Nascimento, agora curado, carrega lembranças inesquecíveis desse carinho e cuidado das psicólogas enquanto esteve internado. “Tinha hora que eu chorava, que eu ficava triste, alegre, hora que queria ir embora. Às vezes eu pensava: ‘será que eu volto para casa? Será que eu fico aqui? Será que não vou ver minha família? Será que vou ficar aqui e daqui eu vou partir?’”, relembra emocionado. “Eu lembro que um dia eu estava ansioso e queria muito ver minha família, então as psicólogas vieram e me mostraram minha esposa e meus filhos, eu fiquei tão emocionado! Eu não posso pagar em dinheiro por eles terem me tratado tão bem e me receberem com um sorriso todos os dias. O que eu posso fazer é pedir a meu Deus que abençoe cada um deles”, diz ele.

Gratidão

À medida que o tratamento avança, um vínculo de confiança cada vez mais forte vai sendo criado entre os pacientes e os profissionais do hospital. Isso porque, aos poucos, os pacientes vão percebendo que, assim como eles mesmos, aqueles profissionais também têm medo, têm família e, principalmente, assumiram muitos riscos para se dedicar a esse trabalho. “Esse vínculo é muito bom, quando conversamos com os pacientes eles expressam um sentimento muito genuíno de gratidão por toda a equipe, desde a faxineira até o médico. Então todos têm um trabalho fundamental, essencial e único”, afirma Clesia.

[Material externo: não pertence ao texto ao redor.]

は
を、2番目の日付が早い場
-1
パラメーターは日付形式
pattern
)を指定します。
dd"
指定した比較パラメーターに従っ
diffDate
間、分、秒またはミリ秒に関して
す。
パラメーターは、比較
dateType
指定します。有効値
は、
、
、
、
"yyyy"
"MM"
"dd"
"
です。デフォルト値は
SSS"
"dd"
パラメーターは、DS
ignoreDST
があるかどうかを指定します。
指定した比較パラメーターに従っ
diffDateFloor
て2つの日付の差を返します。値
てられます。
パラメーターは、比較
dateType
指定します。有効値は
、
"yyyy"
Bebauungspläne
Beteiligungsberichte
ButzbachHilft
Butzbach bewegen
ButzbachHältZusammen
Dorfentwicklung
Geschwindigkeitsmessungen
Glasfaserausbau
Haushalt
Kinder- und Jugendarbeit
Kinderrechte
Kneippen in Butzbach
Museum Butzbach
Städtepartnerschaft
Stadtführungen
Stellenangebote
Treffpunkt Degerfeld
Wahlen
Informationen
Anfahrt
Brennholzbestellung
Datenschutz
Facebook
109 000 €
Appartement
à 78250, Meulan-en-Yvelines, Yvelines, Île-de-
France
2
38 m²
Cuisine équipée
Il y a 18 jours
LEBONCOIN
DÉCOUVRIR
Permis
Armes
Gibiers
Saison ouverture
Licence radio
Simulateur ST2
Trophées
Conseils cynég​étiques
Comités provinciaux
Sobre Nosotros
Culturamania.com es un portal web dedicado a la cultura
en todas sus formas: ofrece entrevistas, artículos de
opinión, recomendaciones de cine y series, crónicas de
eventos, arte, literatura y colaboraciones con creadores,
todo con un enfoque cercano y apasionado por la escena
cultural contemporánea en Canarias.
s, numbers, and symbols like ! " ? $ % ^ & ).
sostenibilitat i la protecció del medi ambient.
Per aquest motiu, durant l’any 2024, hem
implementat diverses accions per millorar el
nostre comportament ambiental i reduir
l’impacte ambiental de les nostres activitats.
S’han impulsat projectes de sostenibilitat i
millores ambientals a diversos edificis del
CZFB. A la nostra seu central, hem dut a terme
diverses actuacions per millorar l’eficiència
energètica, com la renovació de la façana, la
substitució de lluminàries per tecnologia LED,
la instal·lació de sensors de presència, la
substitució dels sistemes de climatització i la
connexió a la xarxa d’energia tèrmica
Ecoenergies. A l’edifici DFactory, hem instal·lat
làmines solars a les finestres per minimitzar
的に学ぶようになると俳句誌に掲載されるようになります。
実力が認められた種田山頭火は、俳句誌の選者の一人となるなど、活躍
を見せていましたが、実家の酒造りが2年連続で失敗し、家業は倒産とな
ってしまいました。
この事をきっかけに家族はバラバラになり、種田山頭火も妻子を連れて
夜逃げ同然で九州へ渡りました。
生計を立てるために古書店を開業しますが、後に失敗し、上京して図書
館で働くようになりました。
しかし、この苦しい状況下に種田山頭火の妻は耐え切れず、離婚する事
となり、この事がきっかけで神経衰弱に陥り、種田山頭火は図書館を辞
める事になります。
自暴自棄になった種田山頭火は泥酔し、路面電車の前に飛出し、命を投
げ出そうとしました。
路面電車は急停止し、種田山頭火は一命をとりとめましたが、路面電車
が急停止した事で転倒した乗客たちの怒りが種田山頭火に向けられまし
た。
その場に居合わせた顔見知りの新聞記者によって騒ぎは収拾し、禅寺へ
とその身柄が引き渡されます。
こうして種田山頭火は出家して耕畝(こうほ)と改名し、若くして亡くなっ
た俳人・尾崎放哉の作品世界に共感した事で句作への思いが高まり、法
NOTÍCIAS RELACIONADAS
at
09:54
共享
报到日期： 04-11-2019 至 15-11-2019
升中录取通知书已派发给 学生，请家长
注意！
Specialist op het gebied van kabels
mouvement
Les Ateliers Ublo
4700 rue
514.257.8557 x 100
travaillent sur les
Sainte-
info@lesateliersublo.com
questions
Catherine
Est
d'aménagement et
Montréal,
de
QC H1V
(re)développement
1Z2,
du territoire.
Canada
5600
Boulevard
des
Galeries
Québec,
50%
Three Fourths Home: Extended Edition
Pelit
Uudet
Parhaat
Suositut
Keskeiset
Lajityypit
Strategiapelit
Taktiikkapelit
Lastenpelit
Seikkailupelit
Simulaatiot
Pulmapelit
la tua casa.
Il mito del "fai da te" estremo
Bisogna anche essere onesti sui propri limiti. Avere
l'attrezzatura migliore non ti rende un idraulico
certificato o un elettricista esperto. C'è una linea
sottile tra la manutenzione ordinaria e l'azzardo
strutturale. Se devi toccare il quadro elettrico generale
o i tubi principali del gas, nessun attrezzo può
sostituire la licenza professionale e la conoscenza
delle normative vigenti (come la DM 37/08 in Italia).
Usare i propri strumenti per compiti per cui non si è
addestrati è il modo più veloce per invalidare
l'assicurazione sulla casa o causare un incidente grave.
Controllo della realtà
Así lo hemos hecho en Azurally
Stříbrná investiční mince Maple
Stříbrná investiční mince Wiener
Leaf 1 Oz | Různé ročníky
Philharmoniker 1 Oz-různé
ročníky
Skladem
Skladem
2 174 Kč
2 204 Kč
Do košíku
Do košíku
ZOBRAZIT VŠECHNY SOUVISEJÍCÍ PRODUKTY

São tantas as manifestações de carinho e agradecimento, que foi preciso criar um “mural da gratidão” no hospital de campanha para acolher todas as cartinhas escritas pelos pacientes e por seus familiares. São cartas que expressam a alegria da cura, da volta para casa e também essa gratidão pelo trabalho incansável dos profissionais.

Em uma delas, uma senhora conta: “Não tenho palavras para agradecer a equipe nota 10 desse hospital. Nunca fui tão bem tratada em toda a minha vida. […] Não são pessoas, são anjos que Deus selecionou para cuidar das pessoas nesta hora tão difícil”. Já em outra, um paciente afirma: “Vocês são verdadeiros heróis que formam um exército para combater esse mal nas nossas vidas, arriscando a de vocês, mas sempre felizes e, acima de tudo, fazendo com amor”.